Stress-SGX is described in more detail in the associated paper "Stress-SGX: Load and Stress your Enclaves for Fun and Profit", to appear in the proceedings of the 6th Edition of The International Conference on NETworked sYStems (NETYS 2018).
For evaluation and demonstration purposes, we developed a collection of scripts that are able to deploy multiple jobs, with respect to a trace. Our demonstrator uses the Google Borg Trace. The trace was recorded in 2011 on a Google cluster of about machines. The nature of the jobs in the trace is undisclosed. We are not aware of any publicly available trace that would contain SGX-enabled jobs. Therefore, we arbitrarily designate a subset of trace jobs as SGX-enabled. Our scripts are able to insert various percentages of SGX jobs in the system.
The trace reports several metrics measured for the Google jobs. We extract the following metrics out of it: submission time, duration, assigned memory and maximal memory usage. The submission time is crucial to model the same arrival pattern of the jobs in our cluster. The run time of each job matches exactly the one reported in the trace. We use the assigned memory as the value advertised to Kubernetes when submitting the job to the system. However, the job will allocate the amount given in the maximal memory usage field. We believe this creates real-world-like behaviour w.r.t. the memory consumption advertised on creation compared to the memory that is actually used.
The trace specifies the memory usage of each job as a percentage of the
total memory available on Google's servers (without actually reporting
the absolute values). In our experiments, we set the memory usage of
SGX-enabled jobs by multiplying the memory usage factor obtained from
the trace to the total usable size of the EPC (93.5 MiB in our case). As
for standard jobs, we compute their memory usage by multiplying them to
32 GiB. We think that it yields amounts that match real-world values.
These numbers are defined in runner/runner.py
as epc_size_pages
and memory_size_bytes
.
Given the size of Google's cluster, we have to scale down the trace before being able to replay it on our own cluster setup.

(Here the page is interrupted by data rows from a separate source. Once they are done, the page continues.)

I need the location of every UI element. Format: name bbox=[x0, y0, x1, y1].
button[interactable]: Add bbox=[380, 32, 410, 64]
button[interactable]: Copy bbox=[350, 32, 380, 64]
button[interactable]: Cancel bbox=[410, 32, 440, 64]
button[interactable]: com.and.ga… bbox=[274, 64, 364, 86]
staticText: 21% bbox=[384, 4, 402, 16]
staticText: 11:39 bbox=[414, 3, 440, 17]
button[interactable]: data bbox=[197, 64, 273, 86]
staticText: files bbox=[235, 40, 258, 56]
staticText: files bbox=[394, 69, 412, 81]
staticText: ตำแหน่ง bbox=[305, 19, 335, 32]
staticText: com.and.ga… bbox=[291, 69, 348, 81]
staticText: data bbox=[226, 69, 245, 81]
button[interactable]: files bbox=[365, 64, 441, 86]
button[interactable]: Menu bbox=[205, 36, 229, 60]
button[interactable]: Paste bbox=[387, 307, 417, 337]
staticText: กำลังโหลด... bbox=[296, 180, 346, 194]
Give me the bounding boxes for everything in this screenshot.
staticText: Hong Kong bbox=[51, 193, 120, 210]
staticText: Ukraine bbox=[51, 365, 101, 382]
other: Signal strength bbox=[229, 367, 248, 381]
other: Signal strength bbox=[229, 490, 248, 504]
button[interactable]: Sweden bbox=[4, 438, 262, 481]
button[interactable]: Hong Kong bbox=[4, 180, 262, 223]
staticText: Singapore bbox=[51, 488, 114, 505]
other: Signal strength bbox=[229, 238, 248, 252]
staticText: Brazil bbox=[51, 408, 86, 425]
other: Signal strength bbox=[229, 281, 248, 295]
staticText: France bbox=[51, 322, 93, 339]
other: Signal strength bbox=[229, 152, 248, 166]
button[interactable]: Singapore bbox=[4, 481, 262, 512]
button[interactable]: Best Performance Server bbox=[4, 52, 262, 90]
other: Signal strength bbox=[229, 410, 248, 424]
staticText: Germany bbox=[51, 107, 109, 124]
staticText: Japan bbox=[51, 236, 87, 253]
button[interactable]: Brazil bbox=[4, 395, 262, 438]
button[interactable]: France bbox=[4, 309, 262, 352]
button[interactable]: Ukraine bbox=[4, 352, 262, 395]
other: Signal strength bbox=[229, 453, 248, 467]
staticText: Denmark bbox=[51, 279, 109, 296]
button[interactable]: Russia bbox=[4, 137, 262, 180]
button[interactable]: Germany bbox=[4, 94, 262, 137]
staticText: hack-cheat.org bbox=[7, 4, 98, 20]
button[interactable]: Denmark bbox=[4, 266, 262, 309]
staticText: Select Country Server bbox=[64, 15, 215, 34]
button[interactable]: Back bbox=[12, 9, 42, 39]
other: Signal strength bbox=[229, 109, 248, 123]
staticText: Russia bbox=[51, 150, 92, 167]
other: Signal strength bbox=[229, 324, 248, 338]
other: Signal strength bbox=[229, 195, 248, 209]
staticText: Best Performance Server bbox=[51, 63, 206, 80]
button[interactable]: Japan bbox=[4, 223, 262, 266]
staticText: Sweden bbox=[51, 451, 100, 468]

Our scripts can skip every nth job in the trace to bring it down to a reasonable number of jobs.
In the runner
directory, there are 2 scripts that can be used to
launch a batch of processes: runner.py
and superrunner.py
.
runner.py
is the base script; it launches multiple jobs fetched from
the trace. superrunner.py
uses runner.py
to launch multiple
experiments back-to-back, and makes use of our results-parser
to
produce ready-to-use data for production of plots.

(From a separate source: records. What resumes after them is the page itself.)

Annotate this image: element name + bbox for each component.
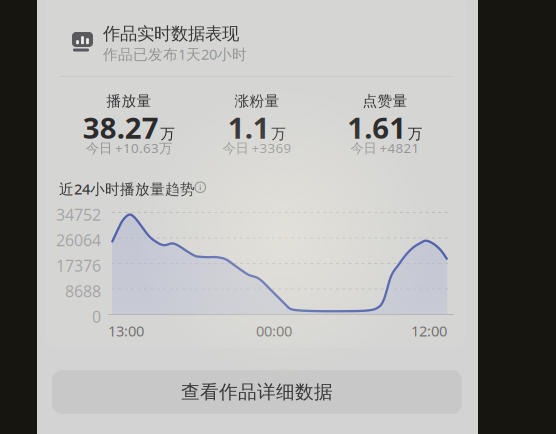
staticText: 播放量 bbox=[106, 92, 152, 110]
staticText: 查看作品详细数据 bbox=[181, 380, 333, 403]
staticText: 34752 bbox=[56, 204, 101, 225]
staticText: 0 bbox=[92, 306, 101, 327]
staticText: 点赞量 bbox=[362, 92, 408, 110]
staticText: 12:00 bbox=[411, 321, 447, 340]
staticText: 作品已发布1天20小时 bbox=[103, 44, 247, 64]
staticText: 今日 +10.63万 bbox=[86, 139, 172, 157]
staticText: 万 bbox=[160, 125, 175, 143]
staticText: 17376 bbox=[56, 255, 101, 276]
staticText: 1.1 bbox=[228, 108, 270, 147]
staticText: 1.61 bbox=[347, 108, 406, 147]
button[interactable]: 查看作品详细数据 bbox=[52, 370, 462, 414]
staticText: 万 bbox=[271, 125, 286, 143]
staticText: 近24小时播放量趋势 bbox=[59, 179, 195, 198]
staticText: 作品实时数据表现 bbox=[103, 23, 239, 44]
staticText: 26064 bbox=[56, 230, 101, 251]
staticText: 38.27 bbox=[83, 108, 159, 147]
staticText: 涨粉量 bbox=[234, 92, 280, 110]
staticText: 8688 bbox=[65, 280, 101, 302]
staticText: 00:00 bbox=[256, 321, 292, 340]
staticText: 今日 +3369 bbox=[222, 139, 292, 157]
staticText: 万 bbox=[408, 125, 423, 143]
staticText: 13:00 bbox=[108, 321, 144, 340]
staticText: 今日 +4821 bbox=[350, 139, 420, 157]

We provide the subset of the Google Borg trace (from 6480s to 10080s) that we used to perform the experiments presented in our paper.
You can find the data in the runner/trace/task_1h.csv.xz
compressed file.
The file must be uncompressed before it can be given to the experiments runner.
The scripts can be run on any machine that is configured with the cluster's API endpoint in its kubectl configuration. Therefore, there is no building needed. The dependencies needed for the scripts can be installed using a Python virtual environment as follows:
cd runner
virtualenv -p /usr/bin/python3.6 --distribute .venv
. ./.venv/bin/activate
pip install -r requirements.txt
runner.py
accepts the following options:
usage: runner.py [-h] [-s [SCHEDULER]] [-k [SKIP]] [-x [SGX]] [-o [OUTPUT]] trace
Experiments runner
positional arguments:
trace Trace file to use
optional arguments:
-h, --help show this help message and exit
-s [SCHEDULER], --scheduler [SCHEDULER]
Name of the custom scheduler to use
-k [SKIP], --skip [SKIP]
Skip every nth job
-x [SGX], --sgx [SGX]
Proportion of SGX jobs between 0 (no SGX) and 1 (all SGX)
-o [OUTPUT], --output [OUTPUT]
Also output prints to file
superrunner.py
accepts the following options:
usage: superrunner.py [-h] -s SCHEDULER [SCHEDULER ...] -x SGX [SGX ...]
-a ATTACKER [ATTACKER ...] [-k [SKIP]] trace
Super Runner
positional arguments:
trace Trace file
optional arguments:
-h, --help show this help message and exit
-s SCHEDULER [SCHEDULER ...], --scheduler SCHEDULER [SCHEDULER ...]
Scheduler(s) to use
-x SGX [SGX ...], --sgx SGX [SGX ...]
Fraction(s) of SGX jobs
-a ATTACKER [ATTACKER ...], --attacker ATTACKER [ATTACKER ...]
Fraction(s) of memory allocated by attacker
-k [SKIP], --skip [SKIP]
Skip every nth job
After an execution of superrunner.py
, results are echoed in the console.
They can be saved by redirecting its output into a file.
Here is an excerpt from an output file.
Each line represents the metrics gathered from a given job that run in the cluster.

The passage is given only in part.